What is the difference between these different Fouriers?

Another thing, when does the convolution in the time domain become a multiplication in the frequency domain in the above Fouriers? I read that there are some conditions for that.

2. Jul 10, 2011

### pmsrw3

1. Commonly one takes a Fourier transform of a function of space or time: f(x) or f(t). You get out of that a function F(omega) of frequency. (In the case of a function of space, it's a spatial frequency.)

2. This doesn't look right to me.

3. You use a Fourier transform (an integral) when the function you're transforming covers all space or all time (-inf, +inf). When you have a restricted domain, e.g. [0, 1], you can use a Fourier series.

For your final question, see http://mathworld.wolfram.com/ConvolutionTheorem.html .

3. Jul 10, 2011

### EngWiPy

The second one, that does not seem right to you, is encountered especially in signal processing. About the convolution, what I meant is, I heard once, for example, in discrete convolution such as:

$$y[n]=\sum_{k=-\infty}^{\infty}h[k]x[n-k]$$

the bounds must be infinity such that it equals to the product of their transforms, i.e.:

$$Y[n]=H[n]X[n]$$

Otherwise at least one of the sequences must be periodic.

Regards

4. Jul 10, 2011

### pmsrw3

"A Fourier transform with variable $e^{jw}$" is encountered frequently in signal processing? Really? Give me an example.

Now, if you had said "A Fourier transform with kernel $e^{j \omega t}$", I would have some idea what you were talking about.

You can get around these limitations by doing cyclic convolutions and/or by padding the finite sequences in various clever ways. What I mean by a cyclic convolution is that, if you have a sequence h[k] that goes from k=0 to N-1, say, you pretend it is an infinite sequence whose value at a general K is h[K mod N]. That is, you just pretend it repeats forever to +-infinity. Combining this trick with appending a string of zeroes to one or both ends (padding), then throwing out the appropriate part of the result, you can do most of the finite convolutions you would want to.

5. Jul 10, 2011

### EngWiPy

For example it is said that the frequency response of a discrete time system is:

$$H(e^{jw})=\sum_{k=-\infty}^{\infty}h[k]e^{-jwk}$$

6. Jul 10, 2011

### pmsrw3

OK. But this is not the Fourier transform of $e^{jw}$. It's the Fourier transform (or a series, to be precise, but ignore that) of h[k].

7. Jul 10, 2011

### EngWiPy

What I meant is that the Fourier transform is a function of $$e^{jw}$$, why?

8. Jul 10, 2011

### pmsrw3

Well, why not? Any function of frequency can also be expressed as a function of something that is related to frequency. You could, for instance, equate a function of $\log\omega$ to the FT. As I understand from the Wikipedia article, LTI engineers find it convenient to use something called a Z-transform, related to Laplace and Fourier transforms, probably because in a discrete time system it just becomes a power series in z. The relationship is z = $e^{j\omega}$, so since they're in the habit of writing their Z-transform as H(z), they find it convenient, when they're thinking in terms of frequency response, to express the FT as $H(e^{j\omega})$ instead of the more usual $H(\omega)$. Maybe there's a fundamental reason for doing it that way, or maybe they're just used to it. I would bet on the latter.

9. Jul 10, 2011

### EngWiPy

You are right, in digital signal processing z-transform is used frequently, which is basically a generalization of the Fourier transform of a discrete signal. In particular, z-transform reduces to Fourier transform on the unit circle on the complex plan, i.e.: |z|=1, where z=|z|exp(jA).
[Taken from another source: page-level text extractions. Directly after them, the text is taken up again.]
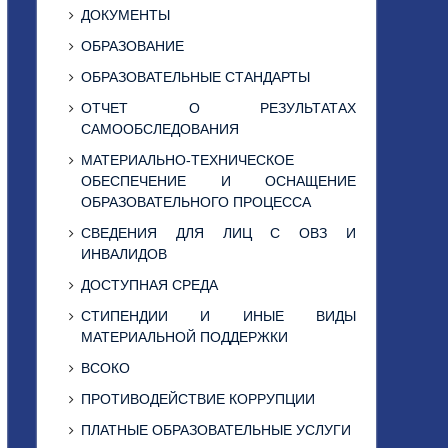
ДОКУМЕНТЫ
ОБРАЗОВАНИЕ
ОБРАЗОВАТЕЛЬНЫЕ СТАНДАРТЫ
ОТЧЕТ О РЕЗУЛЬТАТАХ
САМООБСЛЕДОВАНИЯ
МАТЕРИАЛЬНО-ТЕХНИЧЕСКОЕ
ОБЕСПЕЧЕНИЕ И ОСНАЩЕНИЕ
ОБРАЗОВАТЕЛЬНОГО ПРОЦЕССА
СВЕДЕНИЯ ДЛЯ ЛИЦ С ОВЗ И
ИНВАЛИДОВ
ДОСТУПНАЯ СРЕДА
СТИПЕНДИИ И ИНЫЕ ВИДЫ
МАТЕРИАЛЬНОЙ ПОДДЕРЖКИ
ВСОКО
ПРОТИВОДЕЙСТВИЕ КОРРУПЦИИ
ПЛАТНЫЕ ОБРАЗОВАТЕЛЬНЫЕ УСЛУГИ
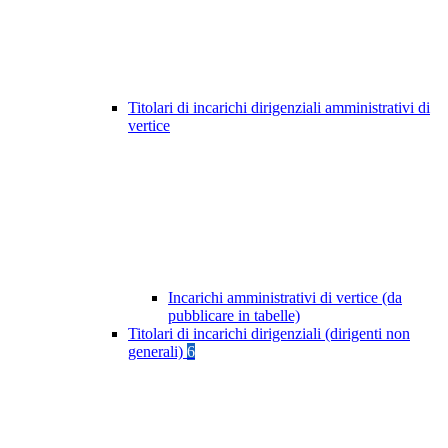
Titolari di incarichi dirigenziali amministrativi di
vertice
Incarichi amministrativi di vertice (da
pubblicare in tabelle)
Titolari di incarichi dirigenziali (dirigenti non
generali)
6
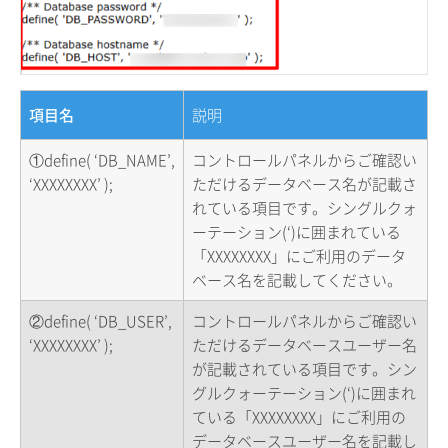
項目名
説明
①define( ‘DB_NAME’,
コントロールパネルからご確認い
‘XXXXXXXX’ );
ただけるデータベース名が記載さ
れている項目です。シングルクォ
ーテーション(‘)に囲まれている
「XXXXXXXX」にご利用のデータ
ベース名を記載してください。
②define( ‘DB_USER’,
コントロールパネルからご確認い
‘XXXXXXXX’ );
ただけるデータベースユーザー名
が記載されている項目です。シン
グルクォーテーション(‘)に囲まれ
ている「XXXXXXXX」にご利用の
データベースユーザー名を記載し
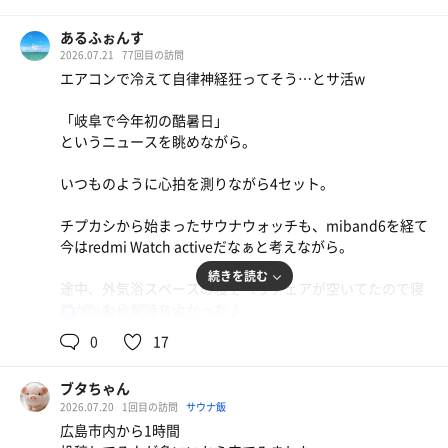
あるふぉんす
2026.07.21
77回目の訪問
エアコンで冷えて自律神経狂ってそう…とサ活w
「岐阜で今年初の酷暑日」
というニュースを眺めながら。
いつものように心拍を測りながら4セット。
生ソーセージとなすと大葉のやーつ
サラダ・パスタ・デザート・ドリンク(赤ぶどう最高✨
チプカシから始まったサウナウォッチも、miband6を経て
コーヒーも✨)どれも全部美味しかった！
今はredmi Watch activeだなぁと考えながら。
続きを読む
途中、外気浴スペースの寝そべりチェアが空いてたので寝
転がったら気持ちよかった♪
92℃
16℃
男
心地良く目を瞑っていたら15分くらい経ってて、さすがに
0
17
占有しすぎだわと終わり。
ブタちゃん
2026.07.20
1回目の訪問
サウナ飯
広島市内から1時間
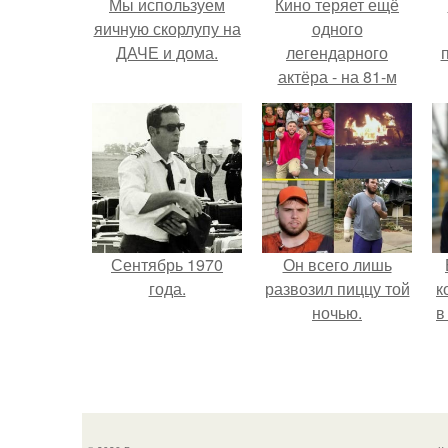
Мы используем
Кино теряет ещё
яичную скорлупу на
одного
ДАЧЕ и дома.
легендарного
актёра - на 81-м
году жизни не стало
Винсента пасторе.
Сентябрь 1970
Он всего лишь
года.
развозил пиццу той
к
ночью.
в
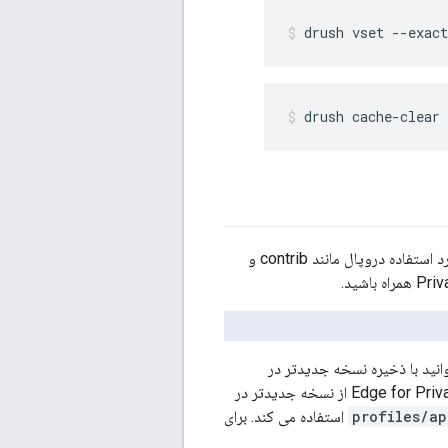
drush vset --exac
drush cache-clear 
هنگامی که دروپال را با استفاده از دستورالعمل های بالا در این بخش ارتقا می دهید، ماژول های مورد استفاده دروپال مانند contrib و
نید با ذخیره نسخه جدیدتر در
استفاده می کند. برای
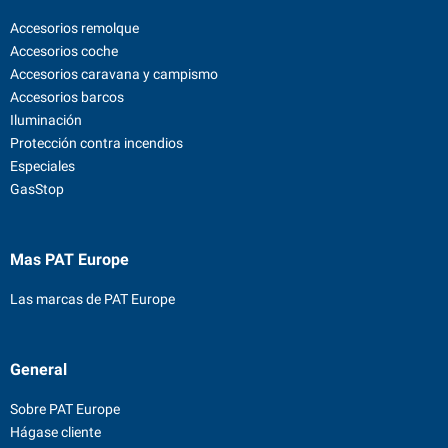
Accesorios remolque
Accesorios coche
Accesorios caravana y campismo
Accesorios barcos
Iluminación
Protección contra incendios
Especiales
GasStop
Mas PAT Europe
Las marcas de PAT Europe
General
Sobre PAT Europe
Hágase cliente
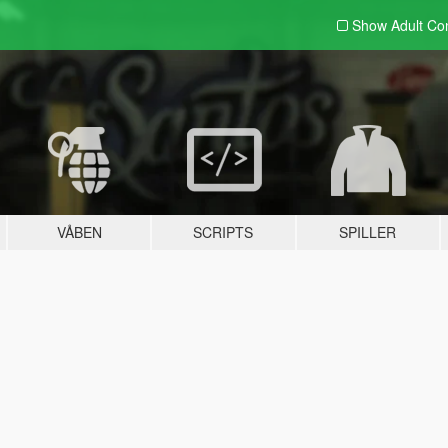
Show Adult
Con
VÅBEN
SCRIPTS
SPILLER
why does the Fourier transform for some discrete signals yield a continuous function, while in DFT it yields a sequence?

10. Jul 10, 2011

### pmsrw3

The FT on a finite domain, or of a periodic function on an infinite domain, yields a series. The FT of an aperiodic function on a infinite domain yields a continuous function.

11. Jul 10, 2011

### pwsnafu

The "why" question can only answered in a course on locally compact abelian groups (which includes the real numbers, the integers, the unit circle and roots of unity as special cases).

The Pontryagin duality theorem states: the dual of a compact abelian group is a discrete abelian group. And vice-versa. This means that if the domain of f is a compact abelian group (ie f is periodic), then the Fourier transform of f is defined on a discrete group (ie series).

Now with the DFT, the domain of f is both compact and discrete, so applying the theorem twice we get the transform is also compact and discrete (ie finite series).